All posts tagged: luogo comune

Parees Festival 2021 Honors History, Community: Goes “Beyond the Mural”

Parees Festival 2021 Honors History, Community: Goes “Beyond the Mural”

“Beyond the Mural” is the name of a tour program they had this year for the 5th Parees Festival in Oviedo (Asturias, North of Spain). The intention of the tour is to give people a unique up-close idea about what the process is for artists to create. Curious attendees had many questions along the way.

“Beyond the Mural” could also be an appropriate descriptor for the festival as a whole, which has not been content to merely trumpet the arrival of international street art stars with no connection to the culture. True, there are some celebrities mixed in during the five-year period of some thirty large-format murals by local, national, and international artists.
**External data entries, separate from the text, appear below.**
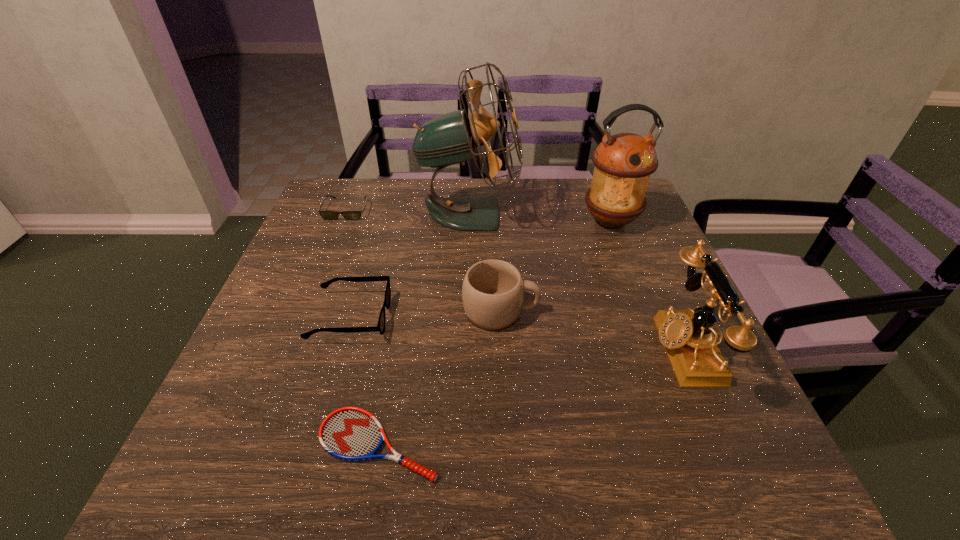 In the image, there is a desktop. What are the coordinates of `blank space at the right edge` in the screenshot? It's located at (664, 360).

At what (x,y) coordinates should I click in order to perform the action: click on vacant space that's between the fan and the fifth tallest object. Please return your answer as a coordinate pair (x, y). The height and width of the screenshot is (540, 960). Looking at the image, I should click on [x=410, y=265].

Locate an element on the screen. The width and height of the screenshot is (960, 540). free space between the mug and the third tallest object is located at coordinates (592, 329).

Where is `vacant point located between the nearest object and the spectacles`? The height and width of the screenshot is (540, 960). vacant point located between the nearest object and the spectacles is located at coordinates [x=365, y=381].

I want to click on vacant area between the oil lamp and the third tallest object, so click(647, 285).

At what (x,y) coordinates should I click in order to perform the action: click on free spot between the fan and the fifth shortest object. Please return your answer as a coordinate pair (x, y). This screenshot has height=540, width=960. Looking at the image, I should click on (576, 281).

Locate an element on the screen. empty space that is in between the tennis racket and the telephone is located at coordinates (531, 396).

Where is `the fifth closest object relative to the tallest object`? the fifth closest object relative to the tallest object is located at coordinates (687, 336).

In order to click on the closest object to the spectacles in this screenshot , I will do `click(349, 433)`.

The width and height of the screenshot is (960, 540). What are the coordinates of `vacant area that satisfies the following two spatial constraints: 1. on the arms of the fifth tallest object; 2. on the left side of the nearest object` in the screenshot? It's located at pyautogui.click(x=313, y=444). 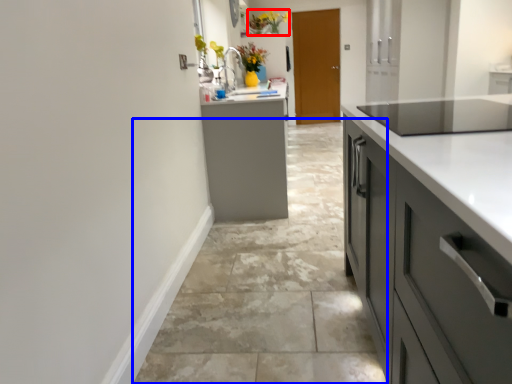 Question: Among these objects, which one is farthest to the camera, floral arrangement (highlighted by a red box) or concrete (highlighted by a blue box)?

Choices:
 (A) floral arrangement
 (B) concrete

Answer: (A)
Each of them pays tribute to Asturian characters or history and even spread to nearby towns such as Olloniego, Trubia, and Tudela Veguín.

Luogo Comune. Parees Mural Festival 2021. Oviedo, Spain. (photo © Aida Baja)

Parees Fest has had many meaningful and lasting achievements in these five years – as evidenced by the number of neighbors, organizations, and specialists who get involved annually. It is a joint collaboration of artists and the community. The results are murals that are always tributes to Asturian characters, traditions, and events, in a unique mix of art and history.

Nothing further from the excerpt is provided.